--- START ---

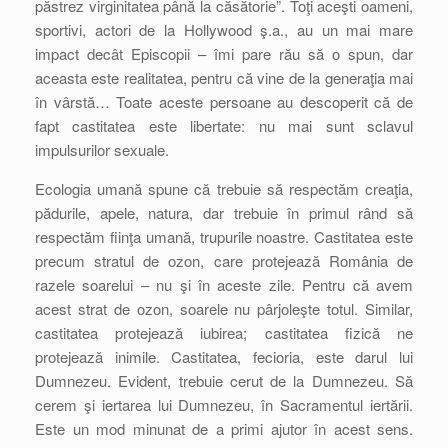
păstrez virginitatea până la căsătorie”. Toţi aceşti oameni,
sportivi, actori de la Hollywood ş.a., au un mai mare
impact decât Episcopii – îmi pare rău să o spun, dar
aceasta este realitatea, pentru că vine de la generaţia mai
în vârstă… Toate aceste persoane au descoperit că de
fapt castitatea este libertate: nu mai sunt sclavul
impulsurilor sexuale.
Ecologia umană spune că trebuie să respectăm creaţia,
pădurile, apele, natura, dar trebuie în primul rând să
respectăm fiinţa umană, trupurile noastre. Castitatea este
precum stratul de ozon, care protejează România de
razele soarelui – nu şi în aceste zile. Pentru că avem
acest strat de ozon, soarele nu pârjoleşte totul. Similar,
castitatea protejează iubirea; castitatea fizică ne
protejează inimile. Castitatea, fecioria, este darul lui
Dumnezeu. Evident, trebuie cerut de la Dumnezeu. Să
cerem şi iertarea lui Dumnezeu, în Sacramentul iertării.
Este un mod minunat de a primi ajutor în acest sens.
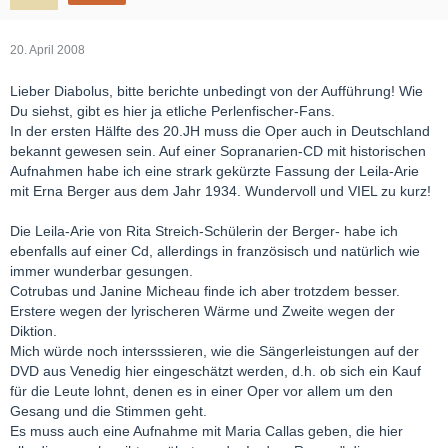
20. April 2008
Lieber Diabolus, bitte berichte unbedingt von der Aufführung! Wie
Du siehst, gibt es hier ja etliche Perlenfischer-Fans.
In der ersten Hälfte des 20.JH muss die Oper auch in Deutschland
bekannt gewesen sein. Auf einer Sopranarien-CD mit historischen
Aufnahmen habe ich eine strark gekürzte Fassung der Leila-Arie
mit Erna Berger aus dem Jahr 1934. Wundervoll und VIEL zu kurz!
Die Leila-Arie von Rita Streich-Schülerin der Berger- habe ich
ebenfalls auf einer Cd, allerdings in französisch und natürlich wie
immer wunderbar gesungen.
Cotrubas und Janine Micheau finde ich aber trotzdem besser.
Erstere wegen der lyrischeren Wärme und Zweite wegen der
Diktion.
Mich würde noch intersssieren, wie die Sängerleistungen auf der
DVD aus Venedig hier eingeschätzt werden, d.h. ob sich ein Kauf
für die Leute lohnt, denen es in einer Oper vor allem um den
Gesang und die Stimmen geht.
Es muss auch eine Aufnahme mit Maria Callas geben, die hier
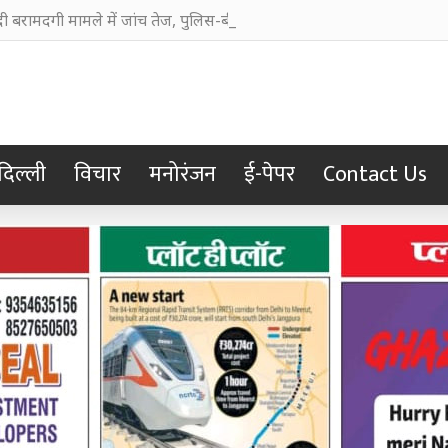
ी बरामदगी मामले में जांच तेज, पुलिस-बीएसएफ की संयुक्त टीम करेगी पूछता
दिल्ली
विचार
मनोरंजन
ई-पेपर
Contact Us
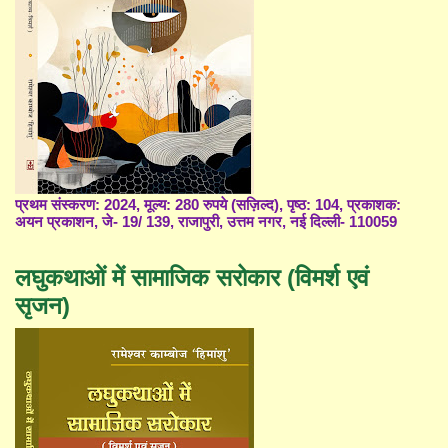
प्रथम संस्करण: 2024, मूल्य: 280 रुपये (सज़िल्द), पृष्ठ: 104, प्रकाशक:
अयन प्रकाशन, जे- 19/ 139, राजापुरी, उत्तम नगर, नई दिल्ली- 110059
लघुकथाओं में सामाजिक सरोकार (विमर्श एवं
सृजन)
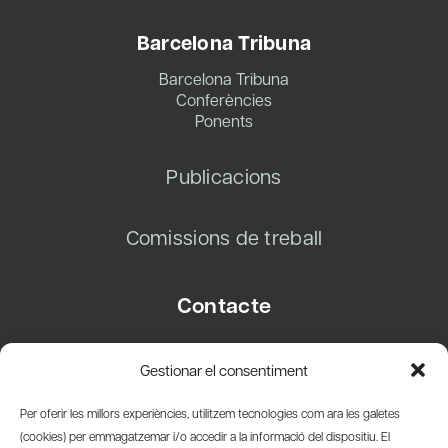
Barcelona Tribuna
Barcelona Tribuna
Conferències
Ponents
Publicacions
Comissions de treball
Contacte
Carrer Basea, 8
Gestionar el consentiment
08003 Barcelona
T.
+34 93 319 28 54
Per oferir les millors experiències, utilitzem tecnologies com ara les galetes
info@amicsdelpais.com
(cookies) per emmagatzemar i/o accedir a la informació del dispositiu. El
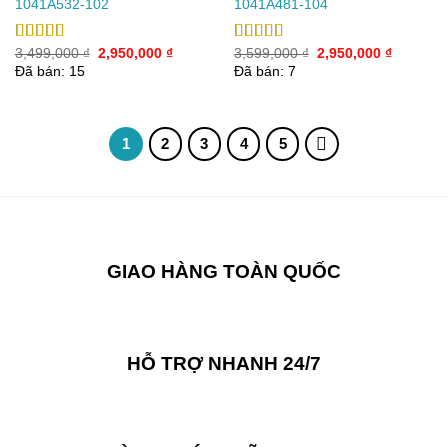
1041A532-102
1041A481-104
Giá
Giá
Giá
Giá
Được xếp
3,499,000
₫
2,950,000
₫
Được xếp
3,599,000
₫
2,950,000
₫
gốc
hiện
gốc
hiện
hạng
5.00
5
hạng
4.50
Đã bán: 15
Đã bán: 7
là:
tại
là:
tại
sao
5 sao
3,499,000 ₫.
là:
3,599,000 ₫.
là:
2,950,000 ₫.
2,950,00
1
2
3
4
5
GIAO HÀNG TOÀN QUỐC
HỖ TRỢ NHANH 24/7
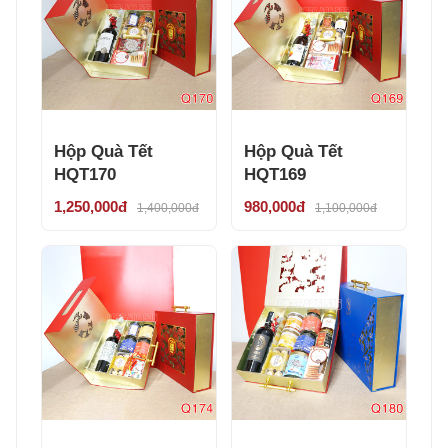
Hộp Quà Tết
Hộp Quà Tết
HQT170
HQT169
1,250,000đ
980,000đ
1,400,000đ
1,100,000đ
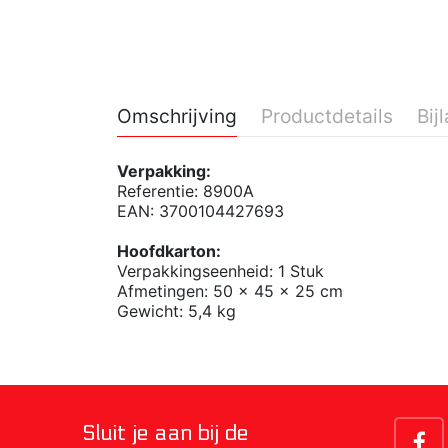
Omschrijving
Productdetails
Bij
Verpakking:
Referentie: 8900A
EAN: 3700104427693
Hoofdkarton:
Verpakkingseenheid: 1 Stuk
Afmetingen: 50 x 45 x 25 cm
Gewicht: 5,4 kg
Sluit je aan bij de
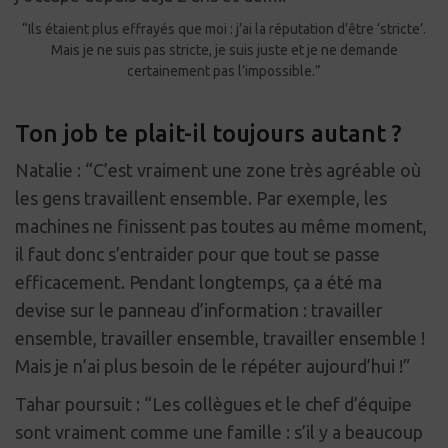
“Ils étaient plus effrayés que moi : j’ai la réputation d’être ‘stricte’.
Mais je ne suis pas stricte, je suis juste et je ne demande
certainement pas l’impossible.”
Ton job te plait-il toujours autant ?
Natalie : “C’est vraiment une zone très agréable où
les gens travaillent ensemble. Par exemple, les
machines ne finissent pas toutes au même moment,
il faut donc s’entraider pour que tout se passe
efficacement. Pendant longtemps, ça a été ma
devise sur le panneau d’information : travailler
ensemble, travailler ensemble, travailler ensemble !
Mais je n’ai plus besoin de le répéter aujourd’hui !”
Tahar poursuit : “Les collègues et le chef d’équipe
sont vraiment comme une famille : s’il y a beaucoup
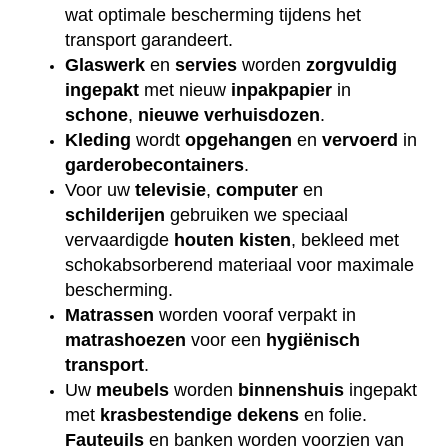
wat optimale bescherming tijdens het
transport garandeert.
Glaswerk
en
servies
worden
zorgvuldig
ingepakt
met nieuw
inpakpapier
in
schone
,
nieuwe
verhuisdozen
.
Kleding
wordt
opgehangen
en
vervoerd
in
garderobecontainers
.
Voor uw
televisie
,
computer
en
schilderijen
gebruiken we speciaal
vervaardigde
houten
kisten
, bekleed met
schokabsorberend materiaal voor maximale
bescherming.
Matrassen
worden vooraf verpakt in
matrashoezen
voor een
hygiënisch
transport
.
Uw
meubels
worden
binnenshuis
ingepakt
met
krasbestendige
dekens
en folie.
Fauteuils
en banken worden voorzien van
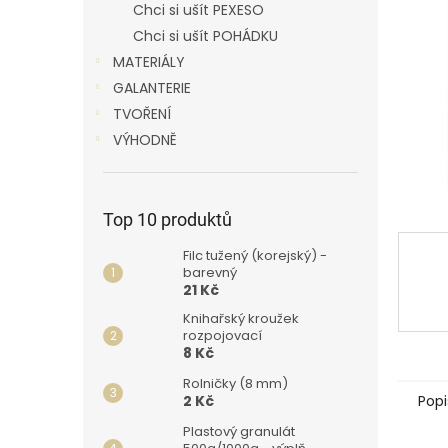
p
Chci si ušít PEXESO
a
Chci si ušít POHÁDKU
n
MATERIÁLY
e
GALANTERIE
l
TVOŘENÍ
VÝHODNĚ
Top 10 produktů
Filc tužený (korejský) -
barevný
21 Kč
Knihařský kroužek
rozpojovací
8 Kč
Rolničky (8 mm)
Popi
2 Kč
Plastový granulát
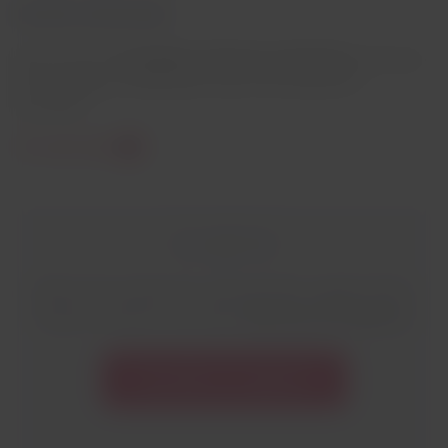
Accords commerciaux
Découvrez les
compagnies aériennes partenaires
, ainsi que
les avantages et destinations que nous proposons
ensemble.
En savoir plus
Les agences
Besoin de conseils pour votre prochain voyage ? Notre
équipe est prête à vous aider.
Découvrez nos agences.
Consultez nos agences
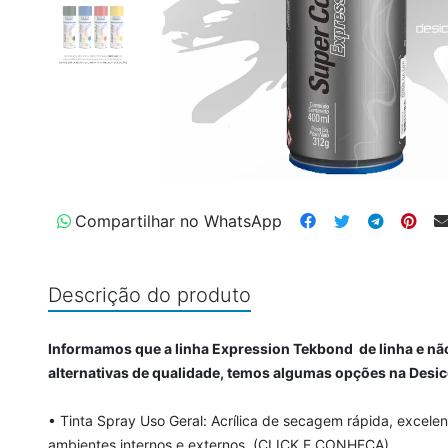
Compartilhar no WhatsApp
Descrição do produto
Informamos que a linha Expression Tekbond de linha e não
alternativas de qualidade, temos algumas opções na Des
• Tinta Spray Uso Geral: Acrílica de secagem rápida, excelen
ambientes internos e externos.
(CLICK E CONHEÇA)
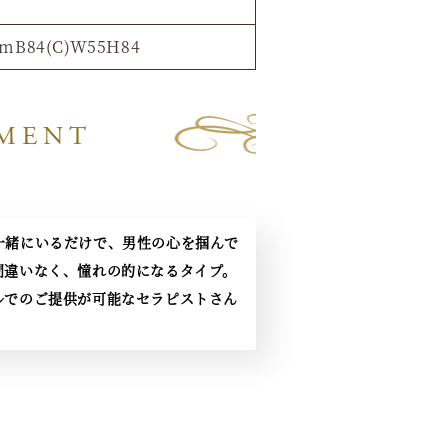
cmB84(C)W55H84
MENT
一緒にいるだけで、男性の心を掴んで
間違いなく、憧れの的になるタイプ。
ルでのご提供が可能なセラピストさん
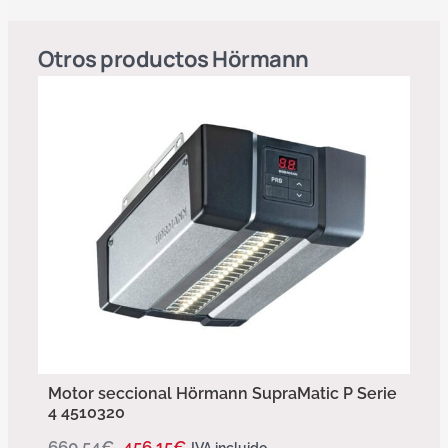
Otros productos
Hörmann
Motor seccional Hörmann SupraMatic P Serie
4 4510320
660,54
€
456,15
€
IVA incluido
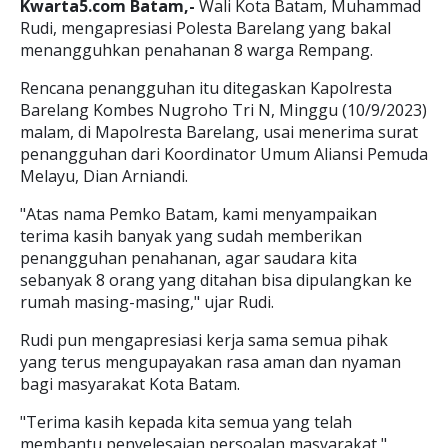
Kwarta5.com Batam,-
Wali Kota Batam, Muhammad
Rudi, mengapresiasi Polesta Barelang yang bakal
menangguhkan penahanan 8 warga Rempang.
Rencana penangguhan itu ditegaskan Kapolresta
Barelang Kombes Nugroho Tri N, Minggu (10/9/2023)
malam, di Mapolresta Barelang, usai menerima surat
penangguhan dari Koordinator Umum Aliansi Pemuda
Melayu, Dian Arniandi.
"Atas nama Pemko Batam, kami menyampaikan
terima kasih banyak yang sudah memberikan
penangguhan penahanan, agar saudara kita
sebanyak 8 orang yang ditahan bisa dipulangkan ke
rumah masing-masing," ujar Rudi.
Rudi pun mengapresiasi kerja sama semua pihak
yang terus mengupayakan rasa aman dan nyaman
bagi masyarakat Kota Batam.
"Terima kasih kepada kita semua yang telah
membantu penyelesaian persoalan masyarakat,"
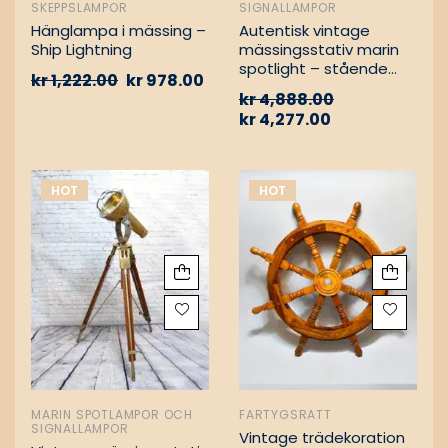
SKEPPSLAMPOR
SIGNALLAMPOR
Hänglampa i mässing –
Autentisk vintage
Ship Lightning
mässingsstativ marin
spotlight – stående
kr
1,222.00
kr
978.00
golvlampa
kr
4,888.00
kr
4,277.00
HOT
HOT
MARIN SPOTLAMPOR OCH
FARTYGSRATT
SIGNALLAMPOR
Vintage trädekoration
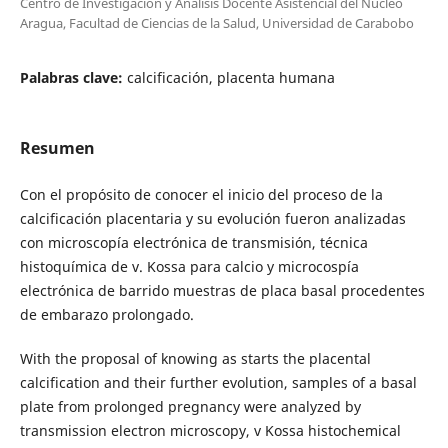
Centro de Investigación y Análisis Docente Asistencial del Núcleo
Aragua, Facultad de Ciencias de la Salud, Universidad de Carabobo
Palabras clave:
calcificación, placenta humana
Resumen
Con el propósito de conocer el inicio del proceso de la
calcificación placentaria y su evolución fueron analizadas
con microscopía electrónica de transmisión, técnica
histoquímica de v. Kossa para calcio y microcospía
electrónica de barrido muestras de placa basal procedentes
de embarazo prolongado.
With the proposal of knowing as starts the placental
calcification and their further evolution, samples of a basal
plate from prolonged pregnancy were analyzed by
transmission electron microscopy, v Kossa histochemical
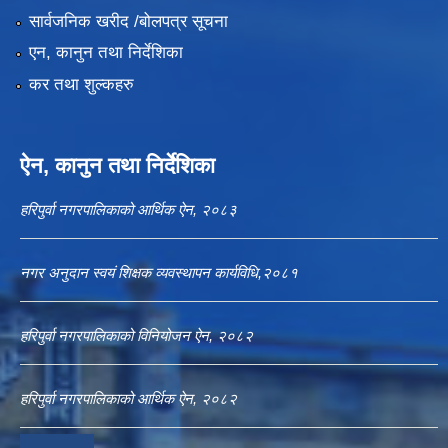
सार्वजनिक खरीद /बोलपत्र सूचना
एन, कानुन तथा निर्देशिका
कर तथा शुल्कहरु
ऐन, कानुन तथा निर्देशिका
हरिपुर्वा नगरपालिकाको आर्थिक ऐन, २०८३
नगर अनुदान स्वयं शिक्षक व्यवस्थापन कार्यविधि,२०८१
हरिपुर्वा नगरपालिकाको विनियोजन ऐन, २०८२
हरिपुर्वा नगरपालिकाको आर्थिक ऐन, २०८२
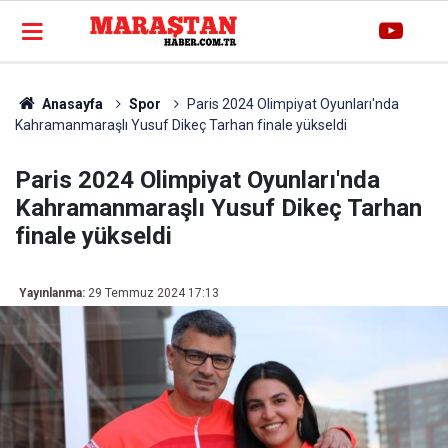
Anasayfa
Spor
Paris 2024 Olimpiyat Oyunları'nda
Kahramanmaraşlı Yusuf Dikeç Tarhan finale yükseldi
Paris 2024 Olimpiyat Oyunları'nda
Kahramanmaraşlı Yusuf Dikeç Tarhan
finale yükseldi
Yayınlanma:
29 Temmuz 2024 17:13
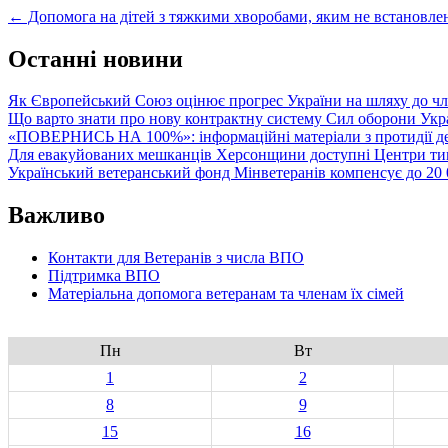
Post
←
Допомога на дітей з тяжкими хворобами, яким не встановлен
navigation
Останні новини
Як Європейський Союз оцінює прогрес України на шляху до чл
Що варто знати про нову контрактну систему Сил оборони Укр
«ПОВЕРНИСЬ НА 100%»: інформаційні матеріали з протидії де
Для евакуйованих мешканців Херсонщини доступні Центри тим
Український ветеранський фонд Мінветеранів компенсує до 20 0
Важливо
Контакти для Ветеранів з числа ВПО
Підтримка ВПО
Матеріальна допомога ветеранам та членам їх сімей
Пн
Вт
1
2
8
9
15
16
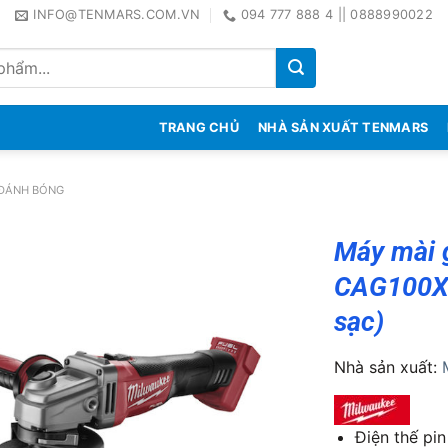
INFO@TENMARS.COM.VN
094 777 888 4 || 0888990022
TRANG CHỦ
NHÀ SẢN XUẤT TENMARS
 ĐÁNH BÓNG
Máy mài 
CAG100X-
sạc)
Nhà sản xuất:
Điện thế pin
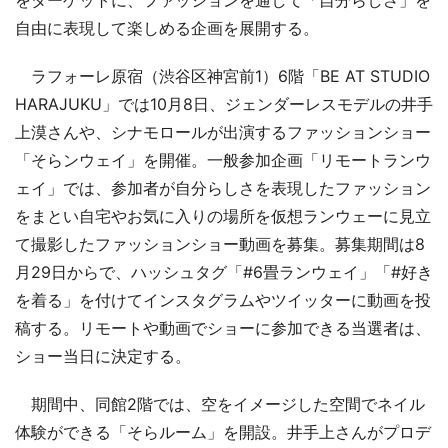
をターゲットに、ファッションを通して「自分らしさ」を
自由に表現して楽しめる企画を展開する。
ラフォーレ原宿（渋谷区神宮前1）6階「BE AT STUDIO
HARAJUKU」では10月8日、ジェンダーレスモデルの井手
上漠さんや、シナモロールが出演するファッションショー
「そらンウェイ」を開催。一般参加企画「リモートランウ
ェイ」では、参加者が自分らしさを表現したファッション
をまとい自宅やお気に入りの場所を仮想ランウェーに見立
て撮影したファッションショー動画を募集。募集期間は8
月29日からで、ハッシュタグ「#6畳ランウェイ」「#好き
を着る」を付けてインスタグラムやツイッターに動画を投
稿する。リモートや動画でショーに参加できる当選者は、
ショー当日に決定する。
期間中、同館2階では、空をイメージした空間でネイル
体験ができる「そらルーム」を開設。井手上さんがプロデ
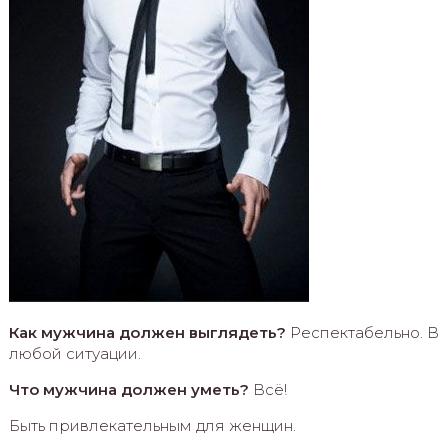
Как мужчина должен выглядеть?
Респектабельно. В
любой ситуации.
Что мужчина должен уметь?
Всё!
Быть привлекательным для женщин.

--- END ---

Report, with no additional words, how many lines in the records above contain the word "protejează".

Task response: 3